Pitfall 8: Interpreting model results
Building on the statistical interlude and the Bayesian interlude, we learn how to interpret the results of statistical tests and the quality metrics associated with model estimates. We also cover issues of over-reliance on significance to include or exclude variables from a model and the problem known as p-hacking.
Pitfall 9: Judging extremes by the averages
Given two groups of people from the same population, one with 100 people and another with 1000 people, the fastest runner in the group with 1000 people is likely to be faster than the fastest runner in the group with 100 people. In this chapter we explore the differences in the behavior of the extremes as a function of group size, different mean, and different variance, and illustrate how wrong we can be when using averages alone to predict behavior at the extremes (sadly, not an uncommon error).

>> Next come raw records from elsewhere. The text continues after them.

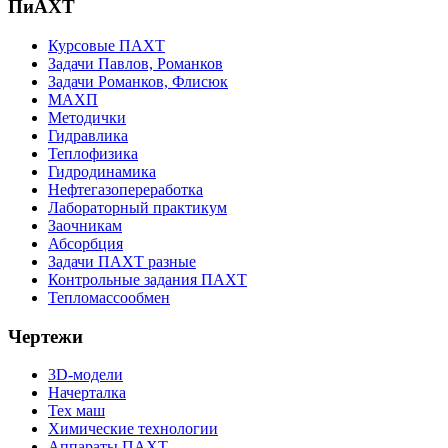
ПиАХТ
Курсовые ПАХТ
Задачи Павлов, Романков
Задачи Романков, Флисюк
МАХП
Методички
Гидравлика
Теплофизика
Гидродинамика
Нефтегазопереработка
Лабораторный практикум
Заочникам
Абсорбция
Задачи ПАХТ разные
Контрольные задания ПАХТ
Тепломассообмен
Чертежи
3D-модели
Начерталка
Тех маш
Химические технологии
Аппараты ПАХТ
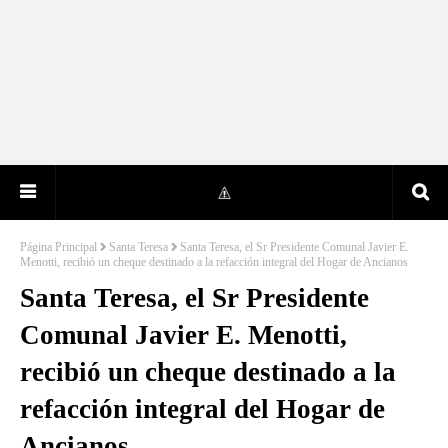
Página Principal
Santa Teresa
Santa Teresa, el Sr Presidente Comunal Javier E.
Menotti, recibió un cheque destinado a la refacción integral del Hogar de Ancianos
Santa Teresa, el Sr Presidente
Comunal Javier E. Menotti,
recibió un cheque destinado a la
refacción integral del Hogar de
Ancianos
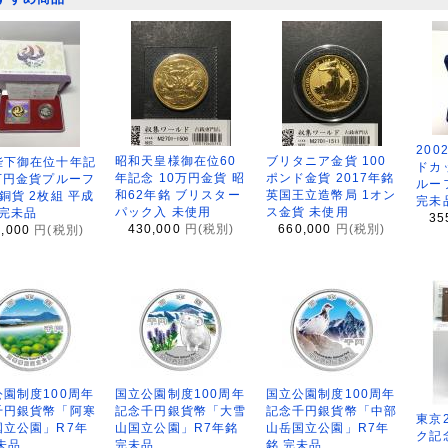
200
昭和天皇様御在位60
ブリタニア金貨 100
陛下御在位十年記
ドカ
年記念 10万円金貨 昭
ポンド金貨 2017年銘
万円金貨プルーフ
ルー
和62年銘 ブリスター
英国王立造幣局 1オン
銅貨 2枚組 平成
完未
パック入 未使用
ス金貨 未使用
 完未品
35
430,000
円(税別)
660,000
円(税別)
8,000
円(税別)
園制度100周年
国立公園制度100周年
国立公園制度100周年
千円銀貨幣「阿寒
記念千円銀貨幣「大雪
記念千円銀貨幣「中部
東京
国立公園」R7年
山国立公園」R7年銘
山岳国立公園」R7年
ク記
未品
完未品
銘 完未品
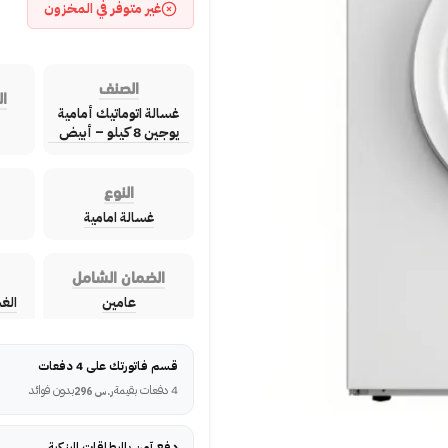
غير متوفر في المخزون
الصنف
ال
غسالة اتوماتيك أمامية
يوجين 8 كيلو – أبيض
النوع
غسالة امامية
الضمان الشامل
عامين
الغ
قسم فاتورتك على 4 دفعات
4 دفعات بقيمة
بدون فوائد
ر.س
296
دفع آمن بالبطاقات البنكية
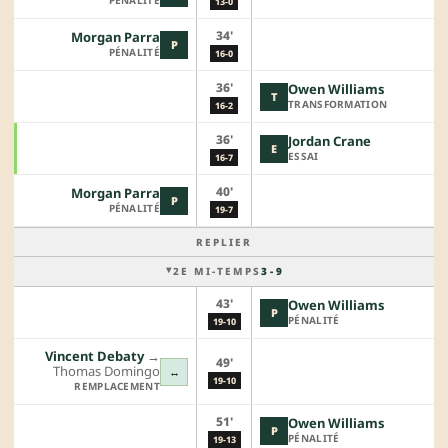
13-0
34'
Morgan Parra
P
PÉNALITÉ
16-0
36'
Owen Williams
T
TRANSFORMATION
16-2
36'
Jordan Crane
E
ESSAI
16-7
40'
Morgan Parra
P
PÉNALITÉ
19-7
REPLIER
2E MI-TEMPS
3 - 9
43'
Owen Williams
P
PÉNALITÉ
19-10
Vincent Debaty
→︎
49'
Thomas Domingo
↔
19-10
REMPLACEMENT
51'
Owen Williams
P
PÉNALITÉ
19-13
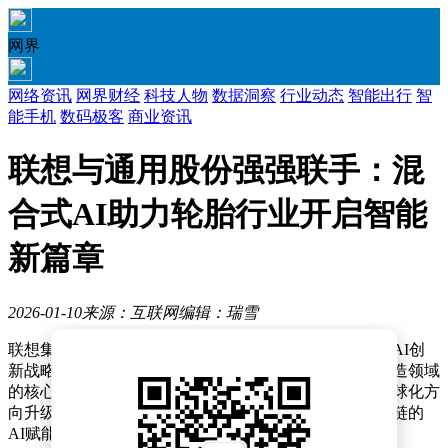
网界
网络资讯
网界财经
科技人物
数据洞察
行业动态
智能出行
智
能手机
数码极客
商业资讯
联想与通用股份强强联手：混
合式AI助力轮胎行业开启智能
新篇章
2026-01-10
来源：互联网
编辑：瑞雪
联想集团与江苏通用科技股份有限公司在无锡正式签署AI创
新战略合作协议，双方将整合各自在人工智能与轮胎制造领域
的核心优势，共同推进轮胎产业向智能化、绿色化、全球化方
向升级。此次合作标志着中国轮胎行业首个覆盖全价值链的
AI赋能生态体系正式启动。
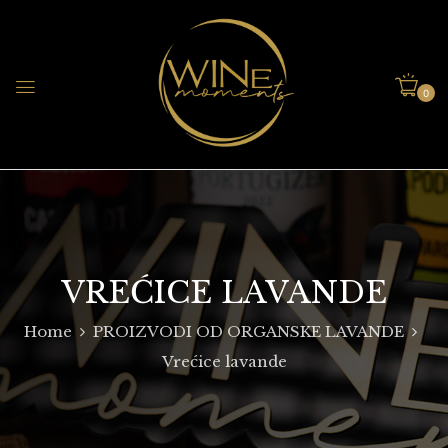
0
VREĆICE LAVANDE
Home
PROIZVODI OD ORGANSKE LAVANDE
Vrećice lavande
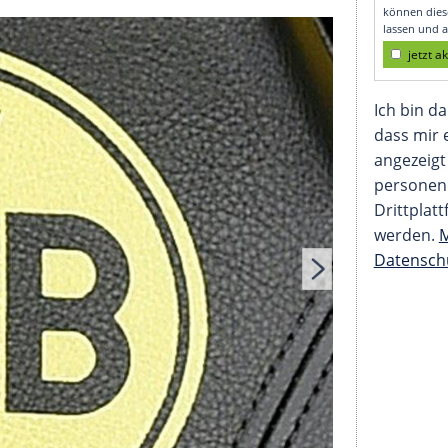
piel gegen Monaco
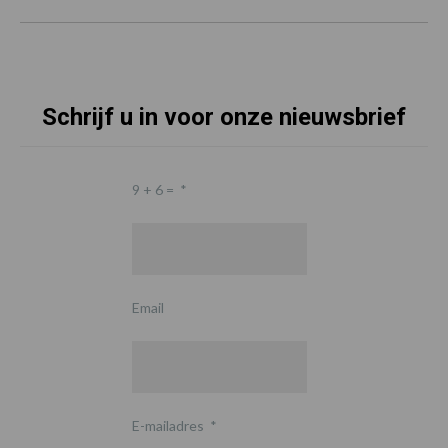
Schrijf u in voor onze nieuwsbrief
9 + 6 =
*
Email
E-mailadres
*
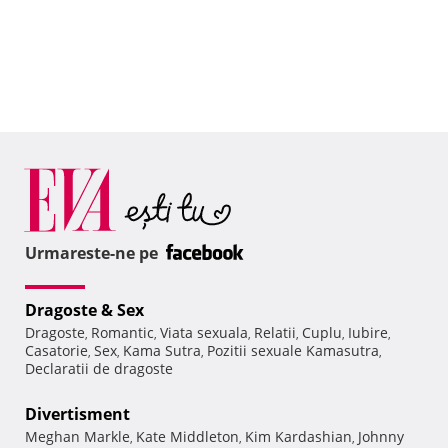
Urmareste-ne pe
Dragoste & Sex
Dragoste
Romantic
Viata sexuala
Relatii
Cuplu
Iubire
,
,
,
,
,
,
Casatorie
Sex
Kama Sutra
Pozitii sexuale Kamasutra
,
,
,
,
Declaratii de dragoste
Divertisment
Meghan Markle
Kate Middleton
Kim Kardashian
Johnny
,
,
,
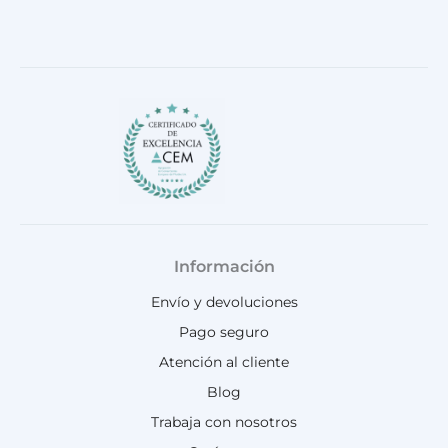
m
Información
Envío y devoluciones
Pago seguro
Atención al cliente
Blog
Trabaja con nosotros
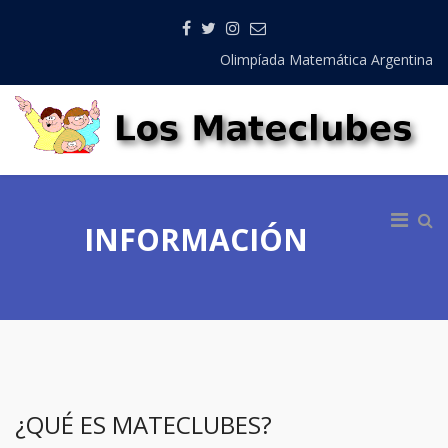
Olimpíada Matemática Argentina
INFORMACIÓN
¿QUÉ ES MATECLUBES?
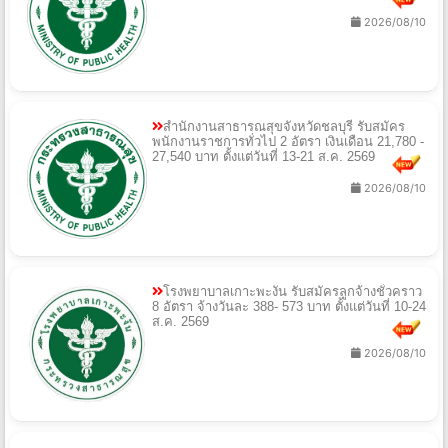
2026/08/10
สำนักงานสาธารณสุขจังหวัดชลบุรี รับสมัคร
พนักงานราชการทั่วไป 2 อัตรา เงินเดือน 21,780 -
27,540 บาท ตั้งแต่วันที่ 13-21 ส.ค. 2569
2026/08/10
โรงพยาบาลเกาะพะงัน รับสมัครลูกจ้างชั่วคราว
8 อัตรา จ้างวันละ 388- 573 บาท ตั้งแต่วันที่ 10-24
ส.ค. 2569
2026/08/10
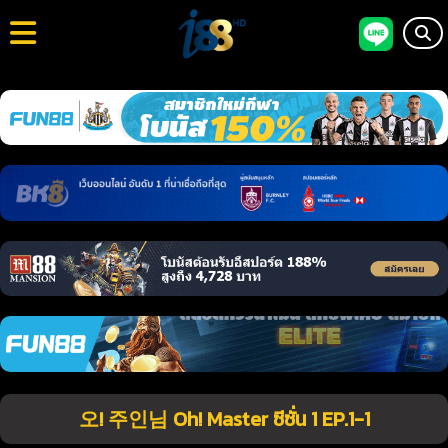
오! 주인님 Oh! Master ซีซั่น 1 EP.1-1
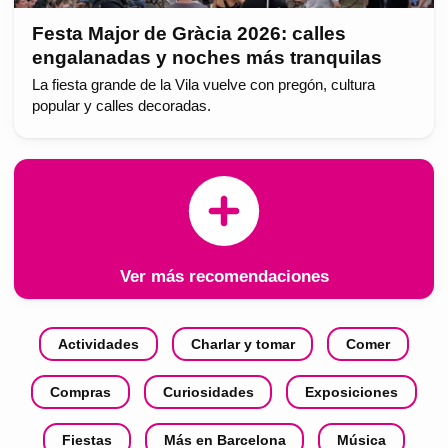
Festa Major de Gràcia 2026: calles
engalanadas y noches más tranquilas
La fiesta grande de la Vila vuelve con pregón, cultura
popular y calles decoradas.
Ver más recomendaciones
Actividades
Charlar y tomar
Comer
Compras
Curiosidades
Exposiciones
Fiestas
Más en Barcelona
Música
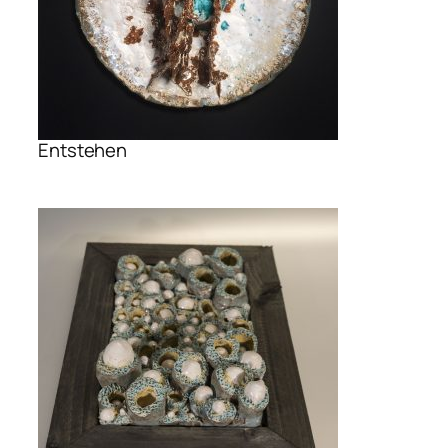
Entstehen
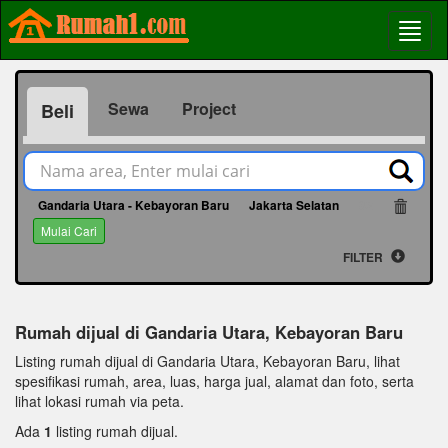
Sewa
Project
Beli
Gandaria Utara - Kebayoran Baru
Jakarta Selatan
62
Mulai Cari
FILTER
Rumah dijual di Gandaria Utara, Kebayoran Baru
Listing rumah dijual di Gandaria Utara, Kebayoran Baru, lihat
spesifikasi rumah, area, luas, harga jual, alamat dan foto, serta
lihat lokasi rumah via peta.
Ada
1
listing rumah dijual.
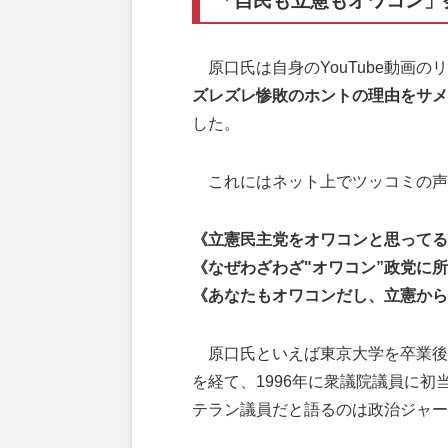
「自民も立憲もオワコン」
原口氏は自身のYouTube動画の
ズレズレ惨敗のホントの理由をサメ
した。
これにはネット上でツッコミの声
《立憲民主党をオワコンと思ってる
《なぜわざわざ"オワコン”政党に
《あなたもオワコンだし、立憲から
原口氏といえば東京大学を卒業後
を経て、1996年に衆議院議員に初
テラン議員だと語るのは政治ジャー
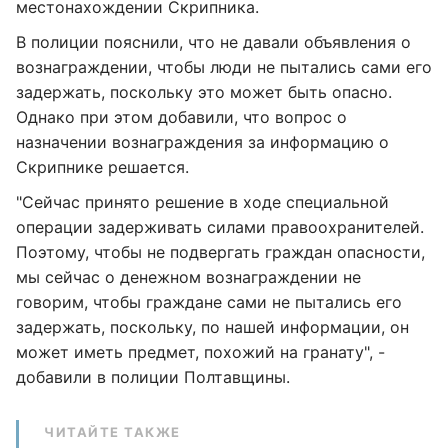
местонахождении Скрипника.
В полиции пояснили, что не давали объявления о
вознаграждении, чтобы люди не пытались сами его
задержать, поскольку это может быть опасно.
Однако при этом добавили, что вопрос о
назначении вознаграждения за информацию о
Скрипнике решается.
"Сейчас принято решение в ходе специальной
операции задерживать силами правоохранителей.
Поэтому, чтобы не подвергать граждан опасности,
мы сейчас о денежном вознаграждении не
говорим, чтобы граждане сами не пытались его
задержать, поскольку, по нашей информации, он
может иметь предмет, похожий на гранату", -
добавили в полиции Полтавщины.
ЧИТАЙТЕ ТАКЖЕ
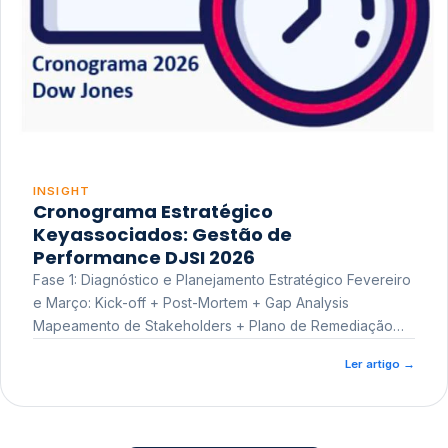
INSIGHT
Cronograma Estratégico
Keyassociados: Gestão de
Performance DJSI 2026
Fase 1: Diagnóstico e Planejamento Estratégico Fevereiro
e Março: Kick-off + Post-Mortem + Gap Analysis
Mapeamento de Stakeholders + Plano de Remediação
Workshop de Treinamento
Ler artigo
→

Pitfall 10: Decision analysis
Part of making a decision is knowing how and when to make it. When making decisions under uncertainty with information incrementally revealed during the decision process, there's a trade-off to be made between waiting to get better information and the cost of waiting to make the decision. We also consider how to define what the decision is about; how that relates to option value; and the case of when information extraction and decision-making are done by separate people or organizations (adding the intermediate step of communicating the information).
Last chapter
We look at ways to have fun with numbers, and how we can use that fun to keep our quantitative skills honed. Because learning technical material is an audience participation activity, we look into different levels of understanding (to clarify the meaning of “understanding” technical material). At the end, we have recommendations of materials for further exploration.
Shorts
Most chapters are followed by a short vignette related but not directly about the topic of the chapter, typically related quantitative errors, related points that are less common sources of problems than those in the pitfall, or interesting applications of the material covered in it.
Technical notes and extras
We keep technical elements mostly out of the main text, so they're at the end for readers who may be interested. There are also some extra materials there to complement the chapters, which would be distracting in the main text. (Some of these materials require a little more math knowledge than the main text.)